Esse foi o grande problema da minha vida, um dos grandes. Ela faleceu na pandemia, mas não foi de Covid. A pandemia também foi dura por isso, mas também foi quando eu pude cuidar dela. Todos estávamos dentro de casa. Então, eu pude fazer isso naquele momento. Na TUCCA, permanece esse acolhimento dela em tudo, até nas cores do ambulatório.
Algumas coisas eu tive que assumir. Óbvio que tive ajuda, mas tem algumas coisas que não dava para dividir muito. Hoje, no entanto, eu tenho que dividir, até porque eu estou no processo de transição, já que estamos falando disso.
Então também estamos falando de governança, certo?

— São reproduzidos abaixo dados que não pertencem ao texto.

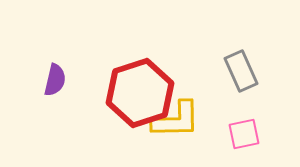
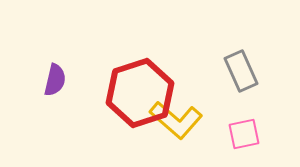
yellow L-shape: rotated 42 degrees clockwise
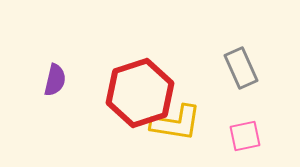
gray rectangle: moved 3 px up
yellow L-shape: moved 3 px down; rotated 32 degrees counterclockwise
pink square: moved 1 px right, 2 px down
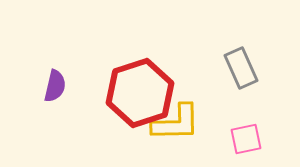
purple semicircle: moved 6 px down
yellow L-shape: rotated 10 degrees counterclockwise
pink square: moved 1 px right, 3 px down
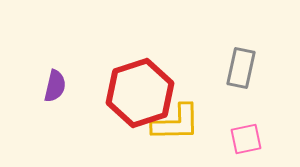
gray rectangle: rotated 36 degrees clockwise
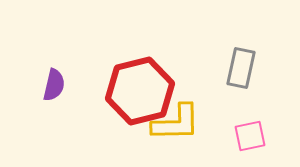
purple semicircle: moved 1 px left, 1 px up
red hexagon: moved 2 px up; rotated 4 degrees clockwise
pink square: moved 4 px right, 3 px up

Certo. Atualmente temos uma empresa externa trabalhando conosco nessa sucessão e na governança. Para não acontecer o que eu vejo acontecer em muitos lugares onde eu trabalhei. Situações em que pessoas como eu desaparecem ou saem, e aí, de maneira abrupta, muda o foco da empresa, muda a missão. Então, eu estou em meio a esse processo. Começamos esse ano. Não sei quando vou sair, mas é para que eu possa fazer isso se eu quiser. Estamos deixando tudo estruturado. Você tem que sair corretamente. Eu posso ficar mais um pouco, claro, mas e se eu morro? Ou se eu não quero mais?
Você escolheu uma figura ou vão ser várias nessa sucessão?
São várias figuras. E tem todo o trabalho com o Conselho também.
Gostaria de falar do Música pela Cura. Por que ele se tornou o sucesso que é, a ponto de completar 25 anos?
Eu e a Claudia tínhamos muita preocupação de ficar a vida inteira pedindo dinheiro para os outros, brincávamos que as pessoas nunca mais iam convidar a gente para jantar (risos). Então, criamos um projeto. Mas, falando sério, o Música pela Cura nos deu muita visibilidade e exposição, e nos trouxe doadores.
Há várias dificuldades envolvidas, claro. Os artistas são caros, as moedas são todas internacionais, então tem as dificuldades de qualquer business. Fizemos recentemente um planejamento estratégico e a empresa contratada nos falou “Vocês têm um business próprio aqui dentro chamado ‘Música Pela Cura’. É um business e vocês têm que tratar isso como um business”. Ou seja, não é sobre “fazer um concertinho”.
Só que é importante dizer que a gente é uma produtora cultural de alto nível, mas que tem uma causa social atrelada a isso. Não é fazer o concerto pelo concerto. O concerto tem que servir a um propósito principal. É manter a nossa coerência, sabe? Claro que a cultura pela cultura é importante, eu não estou tirando isso. Mas, para nós, é fundamental a coerência de que somos um veículo para essa causa. Estamos aqui para preservar este legado e essa missão.
Como você acredita ser possível fazer o brasileiro compreender se engajar mais na cultura de doação e de voluntariado?
Olhando que a gente precisa disso, que o país é carente de muitas coisas, e olhando que tem, sim, solução, e que com pouco a gente faz muito. E sabendo que aquele que está lá é igual a gente, né? Muitas vezes o dinheiro traz um pouco de afastamento da realidade. Eu posso, hoje, dizer que, no final, a história dá certo.